- THE TASK: The answer is all of the data repeated exactly, with each picture omitted.
── DATA UNDER STUDY
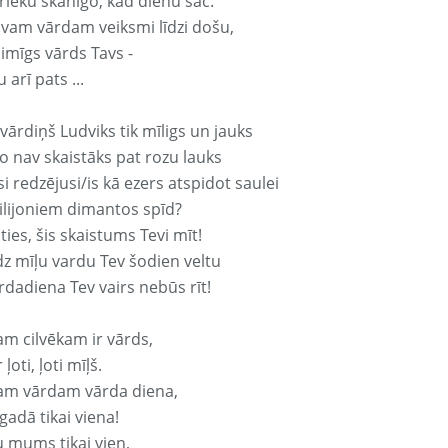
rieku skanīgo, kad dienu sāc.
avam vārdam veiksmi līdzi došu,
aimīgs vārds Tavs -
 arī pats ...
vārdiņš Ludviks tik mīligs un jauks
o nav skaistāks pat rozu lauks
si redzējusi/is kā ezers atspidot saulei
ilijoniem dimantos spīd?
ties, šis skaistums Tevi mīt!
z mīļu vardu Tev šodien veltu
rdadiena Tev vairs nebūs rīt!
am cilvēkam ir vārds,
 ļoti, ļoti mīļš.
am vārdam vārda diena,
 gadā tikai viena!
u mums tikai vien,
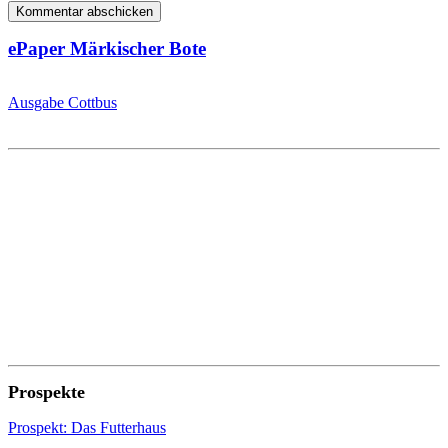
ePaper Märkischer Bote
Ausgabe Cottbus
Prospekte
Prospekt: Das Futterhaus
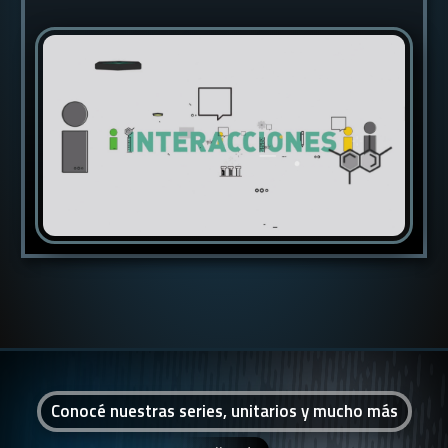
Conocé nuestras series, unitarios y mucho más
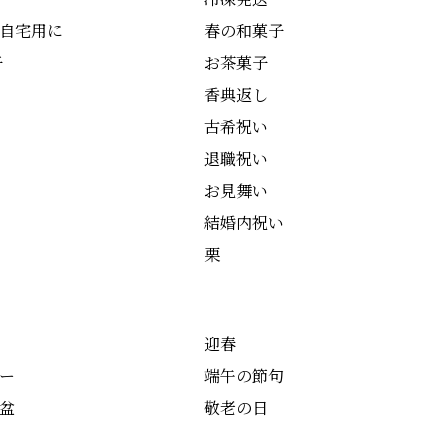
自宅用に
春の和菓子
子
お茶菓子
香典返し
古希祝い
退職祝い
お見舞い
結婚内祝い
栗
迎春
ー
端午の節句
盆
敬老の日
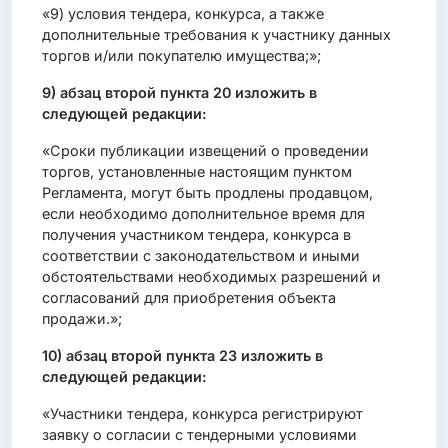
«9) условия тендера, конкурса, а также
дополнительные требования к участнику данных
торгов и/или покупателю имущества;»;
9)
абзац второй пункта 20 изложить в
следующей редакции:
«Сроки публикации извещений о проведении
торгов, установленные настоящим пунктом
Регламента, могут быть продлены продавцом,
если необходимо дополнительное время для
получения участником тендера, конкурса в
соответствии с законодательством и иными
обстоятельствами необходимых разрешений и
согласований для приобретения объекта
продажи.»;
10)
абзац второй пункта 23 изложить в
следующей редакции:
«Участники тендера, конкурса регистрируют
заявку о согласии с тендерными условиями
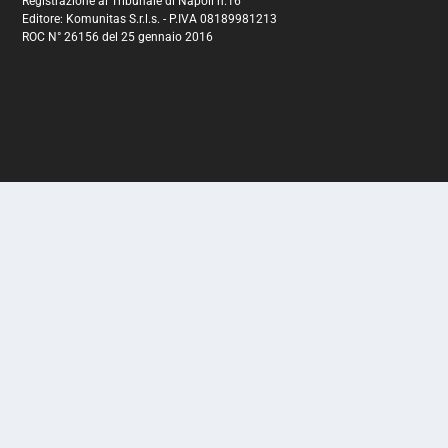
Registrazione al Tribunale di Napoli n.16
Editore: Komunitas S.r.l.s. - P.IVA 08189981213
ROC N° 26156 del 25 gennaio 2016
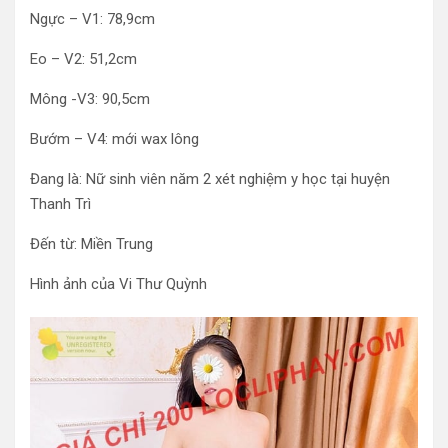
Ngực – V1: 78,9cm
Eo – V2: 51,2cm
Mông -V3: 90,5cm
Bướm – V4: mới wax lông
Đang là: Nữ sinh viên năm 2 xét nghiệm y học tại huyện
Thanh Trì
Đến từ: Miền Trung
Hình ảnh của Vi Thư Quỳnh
────
- OUTPUT:
rieku skanīgo, kad dienu sāc.
avam vārdam veiksmi līdzi došu,
aimīgs vārds Tavs -
 arī pats ...
vārdiņš Ludviks tik mīligs un jauks
o nav skaistāks pat rozu lauks
si redzējusi/is kā ezers atspidot saulei
ilijoniem dimantos spīd?
ties, šis skaistums Tevi mīt!
z mīļu vardu Tev šodien veltu
rdadiena Tev vairs nebūs rīt!
am cilvēkam ir vārds,
 ļoti, ļoti mīļš.
am vārdam vārda diena,
 gadā tikai viena!
u mums tikai vien,
ePaper Märkischer Bote
Ausgabe Cottbus
Prospekte
Prospekt: Das Futterhaus
Conocé nuestras series, unitarios y mucho más
自宅用に
春の和菓子
子
お茶菓子
香典返し
古希祝い
退職祝い
お見舞い
結婚内祝い
栗
迎春
ー
端午の節句
盆
敬老の日
«9) условия тендера, конкурса, а также
дополнительные требования к участнику данных
торгов и/или покупателю имущества;»;
9)
абзац второй пункта 20 изложить в
следующей редакции:
«Сроки публикации извещений о проведении
торгов, установленные настоящим пунктом
Регламента, могут быть продлены продавцом,
если необходимо дополнительное время для
получения участником тендера, конкурса в
соответствии с законодательством и иными
обстоятельствами необходимых разрешений и
согласований для приобретения объекта
продажи.»;
10)
абзац второй пункта 23 изложить в
следующей редакции:
«Участники тендера, конкурса регистрируют
заявку о согласии с тендерными условиями
Registrazione al Tribunale di Napoli n.16
Editore: Komunitas S.r.l.s. - P.IVA 08189981213
ROC N° 26156 del 25 gennaio 2016
Ngực – V1: 78,9cm
Eo – V2: 51,2cm
Mông -V3: 90,5cm
Bướm – V4: mới wax lông
Đang là: Nữ sinh viên năm 2 xét nghiệm y học tại huyện
Thanh Trì
Đến từ: Miền Trung
Hình ảnh của Vi Thư Quỳnh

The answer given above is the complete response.